▶ **What is needed**: Every line below that holds the string "retrieval" must be copied.

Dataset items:
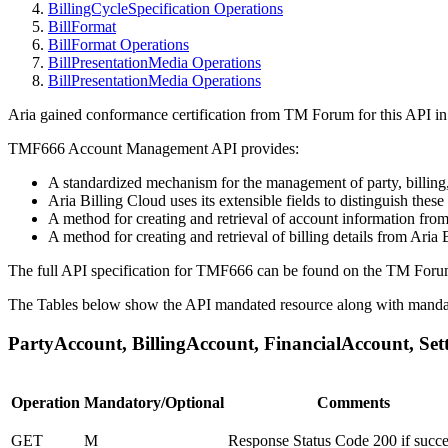
BillingCycleSpecification Operations
BillFormat
BillFormat Operations
BillPresentationMedia Operations
BillPresentationMedia Operations
Aria gained conformance certification from TM Forum for this API 
TMF666 Account Management API provides:
A standardized mechanism for the management of party, billing,
Aria Billing Cloud uses its extensible fields to distinguish these
A method for creating and retrieval of account information from
A method for creating and retrieval of billing details from Aria 
The full API specification for TMF666 can be found on the TM Foru
The Tables below show the API mandated resource along with mandat
PartyAccount, BillingAccount, FinancialAccount, Se
Operation
Mandatory/Optional
Comments
GET
M
Response Status Code 200 if succe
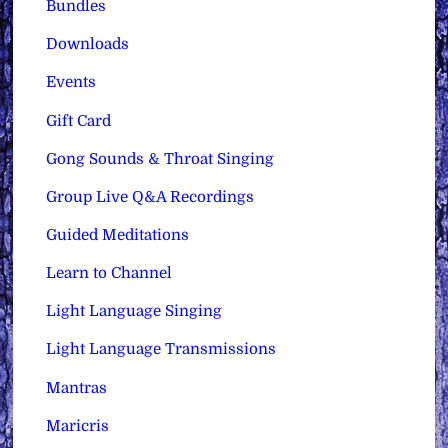
Bundles
Downloads
Events
Gift Card
Gong Sounds & Throat Singing
Group Live Q&A Recordings
Guided Meditations
Learn to Channel
Light Language Singing
Light Language Transmissions
Mantras
Maricris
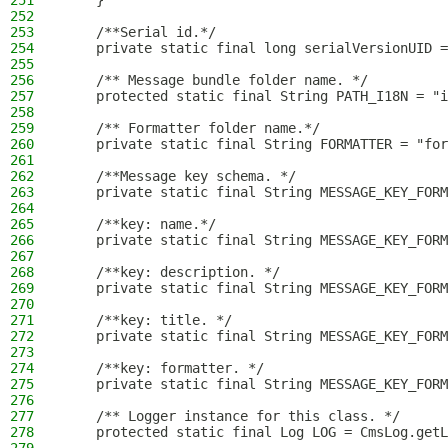
251
    }
252
253
    /**Serial id.*/
254
    private static final long serialVersionUID =
255
256
    /** Message bundle folder name. */
257
    protected static final String PATH_I18N = "i
258
259
    /** Formatter folder name.*/
260
    private static final String FORMATTER = "for
261
262
    /**Message key schema. */
263
    private static final String MESSAGE_KEY_FORM
264
265
    /**key: name.*/
266
    private static final String MESSAGE_KEY_FORM
267
268
    /**key: description. */
269
    private static final String MESSAGE_KEY_FORM
270
271
    /**key: title. */
272
    private static final String MESSAGE_KEY_FORM
273
274
    /**key: formatter. */
275
    private static final String MESSAGE_KEY_FORM
276
277
    /** Logger instance for this class. */
278
    protected static final Log LOG = CmsLog.getL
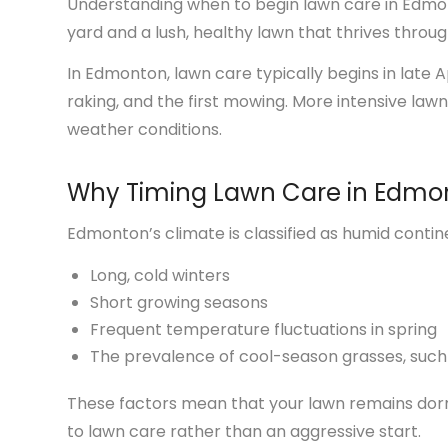
Understanding when to begin lawn care in Ed
yard and a lush, healthy lawn that thrives throug
In Edmonton, lawn care typically begins in late Ap
raking, and the first mowing. More intensive lawn 
weather conditions.
Why Timing Lawn Care in Edmo
Edmonton’s climate is classified as humid contin
Long, cold winters
Short growing seasons
Frequent temperature fluctuations in spring
The prevalence of cool-season grasses, such
These factors mean that your lawn remains dorman
to lawn care rather than an aggressive start.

▶ **Exercise output**:
A method for creating and retrieval of account information from
A method for creating and retrieval of billing details from Aria 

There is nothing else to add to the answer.